The Burbank club, which opened in 2010, is located at 102 East Magnolia Boulevard in Downtown Burbank, and includes a 200-seat Mainroom, a smaller 50-seat "Yoo Hoo Room," and a bar & patio area with smaller performance stages. Each week, over 40 shows are produced. A full-service restaurant and bar menu is available before and during shows.  Friday and Saturday 8pm and 10pm shows feature national touring headliners in the Mainroom.

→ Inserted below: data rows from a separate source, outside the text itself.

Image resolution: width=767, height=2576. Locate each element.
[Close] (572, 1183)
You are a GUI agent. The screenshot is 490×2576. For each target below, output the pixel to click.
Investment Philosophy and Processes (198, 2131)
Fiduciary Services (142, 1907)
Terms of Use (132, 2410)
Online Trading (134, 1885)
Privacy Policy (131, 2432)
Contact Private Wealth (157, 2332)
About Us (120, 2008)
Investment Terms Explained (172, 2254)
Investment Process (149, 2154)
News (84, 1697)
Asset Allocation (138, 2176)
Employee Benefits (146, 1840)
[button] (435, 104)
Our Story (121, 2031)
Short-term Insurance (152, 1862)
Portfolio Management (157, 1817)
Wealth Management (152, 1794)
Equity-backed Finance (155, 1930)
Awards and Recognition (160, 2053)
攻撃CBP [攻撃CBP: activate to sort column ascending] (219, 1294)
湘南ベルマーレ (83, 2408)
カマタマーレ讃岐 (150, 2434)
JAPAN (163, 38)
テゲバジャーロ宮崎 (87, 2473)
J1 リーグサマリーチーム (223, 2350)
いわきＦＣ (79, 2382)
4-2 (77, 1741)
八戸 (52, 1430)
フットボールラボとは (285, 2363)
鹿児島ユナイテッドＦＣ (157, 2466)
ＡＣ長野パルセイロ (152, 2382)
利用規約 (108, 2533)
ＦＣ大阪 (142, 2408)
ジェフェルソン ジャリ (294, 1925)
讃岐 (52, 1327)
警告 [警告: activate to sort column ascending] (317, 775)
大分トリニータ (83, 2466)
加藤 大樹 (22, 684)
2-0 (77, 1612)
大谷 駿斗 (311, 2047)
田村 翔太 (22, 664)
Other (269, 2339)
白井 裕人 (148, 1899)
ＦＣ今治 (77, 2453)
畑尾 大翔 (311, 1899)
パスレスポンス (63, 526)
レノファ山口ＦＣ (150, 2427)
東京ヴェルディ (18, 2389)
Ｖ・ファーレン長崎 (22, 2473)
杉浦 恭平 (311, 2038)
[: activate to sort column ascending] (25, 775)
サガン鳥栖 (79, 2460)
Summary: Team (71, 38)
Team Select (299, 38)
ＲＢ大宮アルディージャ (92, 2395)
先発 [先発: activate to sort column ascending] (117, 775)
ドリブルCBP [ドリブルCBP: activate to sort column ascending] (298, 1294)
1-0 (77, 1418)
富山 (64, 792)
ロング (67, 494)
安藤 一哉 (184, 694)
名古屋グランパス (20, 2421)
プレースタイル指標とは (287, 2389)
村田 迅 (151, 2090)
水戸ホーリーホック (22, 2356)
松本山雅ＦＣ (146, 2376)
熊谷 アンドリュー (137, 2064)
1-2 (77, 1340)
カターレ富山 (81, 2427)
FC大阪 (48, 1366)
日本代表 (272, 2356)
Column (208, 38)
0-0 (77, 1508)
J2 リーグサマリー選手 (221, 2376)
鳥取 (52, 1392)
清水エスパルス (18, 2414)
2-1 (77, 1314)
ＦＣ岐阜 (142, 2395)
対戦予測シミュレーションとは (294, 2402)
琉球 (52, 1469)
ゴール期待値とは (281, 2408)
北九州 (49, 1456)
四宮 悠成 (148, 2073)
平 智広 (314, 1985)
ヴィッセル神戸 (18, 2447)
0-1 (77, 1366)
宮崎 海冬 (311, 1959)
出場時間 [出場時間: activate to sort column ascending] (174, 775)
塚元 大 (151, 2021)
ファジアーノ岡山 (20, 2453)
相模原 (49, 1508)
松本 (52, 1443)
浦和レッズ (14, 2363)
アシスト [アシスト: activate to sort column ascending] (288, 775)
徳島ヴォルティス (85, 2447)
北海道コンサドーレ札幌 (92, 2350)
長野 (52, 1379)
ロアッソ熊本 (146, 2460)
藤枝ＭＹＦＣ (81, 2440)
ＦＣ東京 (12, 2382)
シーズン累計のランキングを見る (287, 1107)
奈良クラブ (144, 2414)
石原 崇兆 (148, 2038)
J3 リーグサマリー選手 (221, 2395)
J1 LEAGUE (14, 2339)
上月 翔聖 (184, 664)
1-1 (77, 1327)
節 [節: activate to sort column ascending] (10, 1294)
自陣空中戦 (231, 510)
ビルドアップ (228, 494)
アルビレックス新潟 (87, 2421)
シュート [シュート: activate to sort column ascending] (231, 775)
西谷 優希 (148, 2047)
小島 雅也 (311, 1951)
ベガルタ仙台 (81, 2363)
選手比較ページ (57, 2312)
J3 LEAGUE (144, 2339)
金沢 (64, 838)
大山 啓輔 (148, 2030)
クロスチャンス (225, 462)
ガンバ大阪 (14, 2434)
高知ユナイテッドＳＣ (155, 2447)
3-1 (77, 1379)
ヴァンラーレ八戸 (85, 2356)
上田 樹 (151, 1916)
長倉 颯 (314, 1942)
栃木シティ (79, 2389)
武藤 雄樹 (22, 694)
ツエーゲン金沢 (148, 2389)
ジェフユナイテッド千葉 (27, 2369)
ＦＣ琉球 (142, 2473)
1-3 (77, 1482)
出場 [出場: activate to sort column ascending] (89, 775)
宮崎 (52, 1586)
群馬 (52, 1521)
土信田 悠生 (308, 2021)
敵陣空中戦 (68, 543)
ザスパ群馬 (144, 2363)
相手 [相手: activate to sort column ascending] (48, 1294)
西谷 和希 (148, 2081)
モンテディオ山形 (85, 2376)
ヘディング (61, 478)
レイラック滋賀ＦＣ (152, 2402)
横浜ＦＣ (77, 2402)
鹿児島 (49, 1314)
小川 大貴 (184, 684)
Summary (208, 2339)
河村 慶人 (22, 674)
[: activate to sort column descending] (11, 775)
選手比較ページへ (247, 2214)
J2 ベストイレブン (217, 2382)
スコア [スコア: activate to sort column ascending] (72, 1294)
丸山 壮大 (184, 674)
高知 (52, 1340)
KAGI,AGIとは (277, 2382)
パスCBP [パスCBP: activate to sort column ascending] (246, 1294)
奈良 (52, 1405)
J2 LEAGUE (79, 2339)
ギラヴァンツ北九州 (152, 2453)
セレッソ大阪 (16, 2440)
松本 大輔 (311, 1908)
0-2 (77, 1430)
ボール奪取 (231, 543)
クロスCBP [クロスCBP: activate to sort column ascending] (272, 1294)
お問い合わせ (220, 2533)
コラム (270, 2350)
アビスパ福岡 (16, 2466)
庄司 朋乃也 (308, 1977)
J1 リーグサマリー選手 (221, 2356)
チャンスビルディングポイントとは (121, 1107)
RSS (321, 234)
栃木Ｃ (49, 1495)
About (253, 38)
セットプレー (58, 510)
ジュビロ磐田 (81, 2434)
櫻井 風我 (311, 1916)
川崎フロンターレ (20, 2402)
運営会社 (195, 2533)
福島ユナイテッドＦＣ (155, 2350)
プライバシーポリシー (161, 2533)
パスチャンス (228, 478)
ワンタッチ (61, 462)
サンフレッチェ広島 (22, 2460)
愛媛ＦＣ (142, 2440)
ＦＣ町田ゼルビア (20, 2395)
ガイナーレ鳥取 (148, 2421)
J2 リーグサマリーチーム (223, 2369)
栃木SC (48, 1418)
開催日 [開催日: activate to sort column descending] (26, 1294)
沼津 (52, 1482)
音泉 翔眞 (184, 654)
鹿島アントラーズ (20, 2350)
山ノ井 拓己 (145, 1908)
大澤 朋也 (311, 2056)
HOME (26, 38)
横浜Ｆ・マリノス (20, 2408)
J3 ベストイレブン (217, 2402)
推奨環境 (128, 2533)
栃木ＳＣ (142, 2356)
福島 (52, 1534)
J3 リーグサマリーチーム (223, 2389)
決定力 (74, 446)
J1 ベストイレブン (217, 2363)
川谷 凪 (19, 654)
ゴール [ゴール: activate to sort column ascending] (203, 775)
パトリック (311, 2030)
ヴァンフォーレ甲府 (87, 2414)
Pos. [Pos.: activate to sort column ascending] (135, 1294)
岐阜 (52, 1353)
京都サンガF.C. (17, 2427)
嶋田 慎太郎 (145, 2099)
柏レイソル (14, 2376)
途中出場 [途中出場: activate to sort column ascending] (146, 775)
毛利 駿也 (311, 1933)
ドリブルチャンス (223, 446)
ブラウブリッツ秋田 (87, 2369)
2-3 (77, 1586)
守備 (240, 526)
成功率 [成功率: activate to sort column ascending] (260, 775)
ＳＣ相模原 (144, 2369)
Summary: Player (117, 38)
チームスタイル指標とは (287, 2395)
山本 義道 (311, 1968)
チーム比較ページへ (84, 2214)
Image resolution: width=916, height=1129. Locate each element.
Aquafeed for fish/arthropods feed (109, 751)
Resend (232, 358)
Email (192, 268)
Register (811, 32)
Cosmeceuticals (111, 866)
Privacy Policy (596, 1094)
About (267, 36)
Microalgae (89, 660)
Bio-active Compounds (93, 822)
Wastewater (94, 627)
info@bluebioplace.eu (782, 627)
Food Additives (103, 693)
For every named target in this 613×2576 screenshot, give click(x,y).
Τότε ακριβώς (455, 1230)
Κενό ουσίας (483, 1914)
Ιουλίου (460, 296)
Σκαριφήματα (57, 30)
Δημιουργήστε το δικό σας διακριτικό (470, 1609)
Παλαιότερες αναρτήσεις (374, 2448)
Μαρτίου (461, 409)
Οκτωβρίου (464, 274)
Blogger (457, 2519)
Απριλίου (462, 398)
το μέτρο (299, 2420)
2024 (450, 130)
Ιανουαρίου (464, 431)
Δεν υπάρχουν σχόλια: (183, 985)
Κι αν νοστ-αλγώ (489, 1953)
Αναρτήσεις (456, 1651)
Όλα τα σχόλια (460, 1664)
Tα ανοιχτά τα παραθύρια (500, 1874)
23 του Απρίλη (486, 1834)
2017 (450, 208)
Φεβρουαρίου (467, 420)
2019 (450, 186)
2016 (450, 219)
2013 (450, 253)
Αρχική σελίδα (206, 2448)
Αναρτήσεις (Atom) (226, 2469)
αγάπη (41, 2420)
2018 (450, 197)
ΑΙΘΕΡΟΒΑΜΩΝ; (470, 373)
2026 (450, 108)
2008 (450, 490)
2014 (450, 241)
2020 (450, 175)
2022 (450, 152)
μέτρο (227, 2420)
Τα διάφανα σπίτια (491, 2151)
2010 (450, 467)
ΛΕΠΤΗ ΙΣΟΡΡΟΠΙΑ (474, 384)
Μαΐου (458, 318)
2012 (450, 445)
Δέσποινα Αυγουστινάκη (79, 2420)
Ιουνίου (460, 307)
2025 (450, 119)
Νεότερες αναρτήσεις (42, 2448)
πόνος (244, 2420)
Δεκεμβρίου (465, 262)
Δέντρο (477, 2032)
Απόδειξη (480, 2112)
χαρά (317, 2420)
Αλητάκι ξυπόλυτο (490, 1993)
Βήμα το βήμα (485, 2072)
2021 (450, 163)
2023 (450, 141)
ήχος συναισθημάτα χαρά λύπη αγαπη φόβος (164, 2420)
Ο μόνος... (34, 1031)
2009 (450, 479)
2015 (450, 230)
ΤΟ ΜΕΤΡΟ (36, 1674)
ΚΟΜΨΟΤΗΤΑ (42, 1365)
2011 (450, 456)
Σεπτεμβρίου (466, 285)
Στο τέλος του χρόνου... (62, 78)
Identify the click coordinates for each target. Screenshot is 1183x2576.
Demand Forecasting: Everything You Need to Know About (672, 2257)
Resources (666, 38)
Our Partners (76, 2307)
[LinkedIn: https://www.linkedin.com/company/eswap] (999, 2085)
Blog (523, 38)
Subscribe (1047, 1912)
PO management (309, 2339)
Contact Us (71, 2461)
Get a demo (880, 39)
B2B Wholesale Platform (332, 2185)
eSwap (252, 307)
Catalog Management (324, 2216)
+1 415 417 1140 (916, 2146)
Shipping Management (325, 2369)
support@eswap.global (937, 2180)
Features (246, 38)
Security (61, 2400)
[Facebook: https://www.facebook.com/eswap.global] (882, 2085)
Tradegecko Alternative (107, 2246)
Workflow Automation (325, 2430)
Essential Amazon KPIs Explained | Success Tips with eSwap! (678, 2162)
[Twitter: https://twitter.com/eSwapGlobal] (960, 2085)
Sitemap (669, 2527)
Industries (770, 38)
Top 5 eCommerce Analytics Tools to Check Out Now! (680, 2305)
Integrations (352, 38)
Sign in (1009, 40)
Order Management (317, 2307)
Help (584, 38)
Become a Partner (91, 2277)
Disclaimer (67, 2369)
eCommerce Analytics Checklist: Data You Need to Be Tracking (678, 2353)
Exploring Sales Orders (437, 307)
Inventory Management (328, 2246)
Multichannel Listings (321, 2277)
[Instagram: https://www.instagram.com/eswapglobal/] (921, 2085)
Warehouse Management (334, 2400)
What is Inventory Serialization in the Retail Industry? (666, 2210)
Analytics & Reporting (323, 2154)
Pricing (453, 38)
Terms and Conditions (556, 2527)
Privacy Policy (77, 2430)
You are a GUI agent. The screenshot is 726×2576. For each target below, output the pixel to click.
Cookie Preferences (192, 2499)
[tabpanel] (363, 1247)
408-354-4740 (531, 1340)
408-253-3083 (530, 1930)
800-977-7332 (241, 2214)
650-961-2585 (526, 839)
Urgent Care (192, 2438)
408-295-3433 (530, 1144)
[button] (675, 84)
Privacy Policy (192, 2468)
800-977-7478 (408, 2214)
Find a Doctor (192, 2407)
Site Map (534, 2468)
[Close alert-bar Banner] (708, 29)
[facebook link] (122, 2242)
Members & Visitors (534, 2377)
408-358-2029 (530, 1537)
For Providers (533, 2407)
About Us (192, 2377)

Other notable shows include:
Celebrity Drop-In Tuesdays at 8pm - a show in which famous comedians routinely drop in, with past guests including Adam Sandler, Whitney Cummings, Adam DeVine
Two Milk Minimum every Saturday at 4:30pm - a family-friendly comedy show starring Michael Rayner (Sesame Street)
Uncle Clydes Comedy Contest every Wednesday at 8pm - Flappers' fresh-faces comedy contest in which the audience votes for their favorite comedians to win cash prizes, gift cards, and Flappers Traditional "Huge Bowl Of Fries."

Flappers is also home to Flappers University, "where learning is a joke," and is one of the largest comedy schools in Los Angeles. The school offers classes in stand-up comedy, improvisation, marketing and promoting, writing for late night television, screenwriting, getting booked on the road, and more.

Events
Since 2014, Flappers has produced and hosted the Burbank Comedy Festival, sponsored by Visit Burbank and the Downtown Burbank Partnership.  The festival features a full week of comedy shows, classes, industry panels, and parties.

In 2017 to celebrate Women's History Month, the club featured female headliners that included Cocoa Brown, Taylor Tomlinson and Laurie Kilmartin.

Acts
In winter of 2016, Cedric The Entertainer performed every Monday for a two-month residency. In April 2017, Kevin Hart headlined four shows.